• Your objective: Could you give the records below again exactly as they stand?

• Records to process:
════

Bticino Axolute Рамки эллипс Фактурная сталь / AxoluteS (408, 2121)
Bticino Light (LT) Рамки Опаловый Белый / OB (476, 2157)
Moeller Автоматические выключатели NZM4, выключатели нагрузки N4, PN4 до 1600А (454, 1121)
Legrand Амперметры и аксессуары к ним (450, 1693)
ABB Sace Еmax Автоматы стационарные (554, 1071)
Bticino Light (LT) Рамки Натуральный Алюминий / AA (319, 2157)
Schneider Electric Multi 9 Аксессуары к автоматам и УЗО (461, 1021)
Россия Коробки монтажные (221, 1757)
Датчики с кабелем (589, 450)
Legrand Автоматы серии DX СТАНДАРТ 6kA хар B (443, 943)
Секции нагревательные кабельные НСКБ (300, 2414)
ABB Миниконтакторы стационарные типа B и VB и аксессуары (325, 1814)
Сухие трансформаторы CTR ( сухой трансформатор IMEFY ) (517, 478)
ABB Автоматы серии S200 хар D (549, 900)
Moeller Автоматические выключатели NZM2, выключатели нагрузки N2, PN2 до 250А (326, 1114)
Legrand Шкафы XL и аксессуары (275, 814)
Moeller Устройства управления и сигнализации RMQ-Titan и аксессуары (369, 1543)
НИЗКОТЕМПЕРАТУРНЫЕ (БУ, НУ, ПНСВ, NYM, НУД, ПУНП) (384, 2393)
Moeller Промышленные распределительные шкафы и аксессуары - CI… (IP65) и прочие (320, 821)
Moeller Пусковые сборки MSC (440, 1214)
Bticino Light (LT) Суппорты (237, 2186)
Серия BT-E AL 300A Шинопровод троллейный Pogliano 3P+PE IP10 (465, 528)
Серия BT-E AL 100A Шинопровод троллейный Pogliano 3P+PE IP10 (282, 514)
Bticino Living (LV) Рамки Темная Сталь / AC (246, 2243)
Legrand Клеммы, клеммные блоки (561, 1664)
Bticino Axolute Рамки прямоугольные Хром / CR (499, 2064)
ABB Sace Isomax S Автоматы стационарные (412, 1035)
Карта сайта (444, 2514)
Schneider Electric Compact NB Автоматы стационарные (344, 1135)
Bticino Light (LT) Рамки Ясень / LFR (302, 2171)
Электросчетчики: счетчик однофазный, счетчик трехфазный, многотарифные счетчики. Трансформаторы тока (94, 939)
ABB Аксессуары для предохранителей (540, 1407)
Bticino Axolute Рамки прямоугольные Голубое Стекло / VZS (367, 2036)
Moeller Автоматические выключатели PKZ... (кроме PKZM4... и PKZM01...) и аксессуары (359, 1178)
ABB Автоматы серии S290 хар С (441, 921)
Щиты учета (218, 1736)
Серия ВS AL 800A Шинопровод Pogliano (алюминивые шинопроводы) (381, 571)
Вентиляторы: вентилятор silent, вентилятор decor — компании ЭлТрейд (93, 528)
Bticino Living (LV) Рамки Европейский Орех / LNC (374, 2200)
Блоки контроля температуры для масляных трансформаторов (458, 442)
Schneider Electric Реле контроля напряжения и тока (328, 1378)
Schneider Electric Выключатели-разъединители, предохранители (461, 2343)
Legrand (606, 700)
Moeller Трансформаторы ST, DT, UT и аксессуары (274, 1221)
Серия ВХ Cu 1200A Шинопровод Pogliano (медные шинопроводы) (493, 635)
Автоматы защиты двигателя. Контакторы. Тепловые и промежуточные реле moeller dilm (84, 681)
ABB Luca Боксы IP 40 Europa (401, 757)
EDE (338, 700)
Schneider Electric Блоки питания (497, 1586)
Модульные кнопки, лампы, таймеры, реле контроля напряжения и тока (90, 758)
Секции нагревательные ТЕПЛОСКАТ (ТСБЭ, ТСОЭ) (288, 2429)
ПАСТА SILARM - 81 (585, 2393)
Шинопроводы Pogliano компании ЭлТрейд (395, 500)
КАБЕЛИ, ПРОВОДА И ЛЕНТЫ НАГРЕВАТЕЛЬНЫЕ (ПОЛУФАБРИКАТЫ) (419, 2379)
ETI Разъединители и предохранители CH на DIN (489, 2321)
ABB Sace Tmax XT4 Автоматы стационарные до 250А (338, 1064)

════

• Output for this exercise:
Bticino Axolute Рамки эллипс Фактурная сталь / AxoluteS (408, 2121)
Bticino Light (LT) Рамки Опаловый Белый / OB (476, 2157)
Moeller Автоматические выключатели NZM4, выключатели нагрузки N4, PN4 до 1600А (454, 1121)
Legrand Амперметры и аксессуары к ним (450, 1693)
ABB Sace Еmax Автоматы стационарные (554, 1071)
Bticino Light (LT) Рамки Натуральный Алюминий / AA (319, 2157)
Schneider Electric Multi 9 Аксессуары к автоматам и УЗО (461, 1021)
Россия Коробки монтажные (221, 1757)
Датчики с кабелем (589, 450)
Legrand Автоматы серии DX СТАНДАРТ 6kA хар B (443, 943)
Секции нагревательные кабельные НСКБ (300, 2414)
ABB Миниконтакторы стационарные типа B и VB и аксессуары (325, 1814)
Сухие трансформаторы CTR ( сухой трансформатор IMEFY ) (517, 478)
ABB Автоматы серии S200 хар D (549, 900)
Moeller Автоматические выключатели NZM2, выключатели нагрузки N2, PN2 до 250А (326, 1114)
Legrand Шкафы XL и аксессуары (275, 814)
Moeller Устройства управления и сигнализации RMQ-Titan и аксессуары (369, 1543)
НИЗКОТЕМПЕРАТУРНЫЕ (БУ, НУ, ПНСВ, NYM, НУД, ПУНП) (384, 2393)
Moeller Промышленные распределительные шкафы и аксессуары - CI… (IP65) и прочие (320, 821)
Moeller Пусковые сборки MSC (440, 1214)
Bticino Light (LT) Суппорты (237, 2186)
Серия BT-E AL 300A Шинопровод троллейный Pogliano 3P+PE IP10 (465, 528)
Серия BT-E AL 100A Шинопровод троллейный Pogliano 3P+PE IP10 (282, 514)
Bticino Living (LV) Рамки Темная Сталь / AC (246, 2243)
Legrand Клеммы, клеммные блоки (561, 1664)
Bticino Axolute Рамки прямоугольные Хром / CR (499, 2064)
ABB Sace Isomax S Автоматы стационарные (412, 1035)
Карта сайта (444, 2514)
Schneider Electric Compact NB Автоматы стационарные (344, 1135)
Bticino Light (LT) Рамки Ясень / LFR (302, 2171)
Электросчетчики: счетчик однофазный, счетчик трехфазный, многотарифные счетчики. Трансформаторы тока (94, 939)
ABB Аксессуары для предохранителей (540, 1407)
Bticino Axolute Рамки прямоугольные Голубое Стекло / VZS (367, 2036)
Moeller Автоматические выключатели PKZ... (кроме PKZM4... и PKZM01...) и аксессуары (359, 1178)
ABB Автоматы серии S290 хар С (441, 921)
Щиты учета (218, 1736)
Серия ВS AL 800A Шинопровод Pogliano (алюминивые шинопроводы) (381, 571)
Вентиляторы: вентилятор silent, вентилятор decor — компании ЭлТрейд (93, 528)
Bticino Living (LV) Рамки Европейский Орех / LNC (374, 2200)
Блоки контроля температуры для масляных трансформаторов (458, 442)
Schneider Electric Реле контроля напряжения и тока (328, 1378)
Schneider Electric Выключатели-разъединители, предохранители (461, 2343)
Legrand (606, 700)
Moeller Трансформаторы ST, DT, UT и аксессуары (274, 1221)
Серия ВХ Cu 1200A Шинопровод Pogliano (медные шинопроводы) (493, 635)
Автоматы защиты двигателя. Контакторы. Тепловые и промежуточные реле moeller dilm (84, 681)
ABB Luca Боксы IP 40 Europa (401, 757)
EDE (338, 700)
Schneider Electric Блоки питания (497, 1586)
Модульные кнопки, лампы, таймеры, реле контроля напряжения и тока (90, 758)
Секции нагревательные ТЕПЛОСКАТ (ТСБЭ, ТСОЭ) (288, 2429)
ПАСТА SILARM - 81 (585, 2393)
Шинопроводы Pogliano компании ЭлТрейд (395, 500)
КАБЕЛИ, ПРОВОДА И ЛЕНТЫ НАГРЕВАТЕЛЬНЫЕ (ПОЛУФАБРИКАТЫ) (419, 2379)
ETI Разъединители и предохранители CH на DIN (489, 2321)
ABB Sace Tmax XT4 Автоматы стационарные до 250А (338, 1064)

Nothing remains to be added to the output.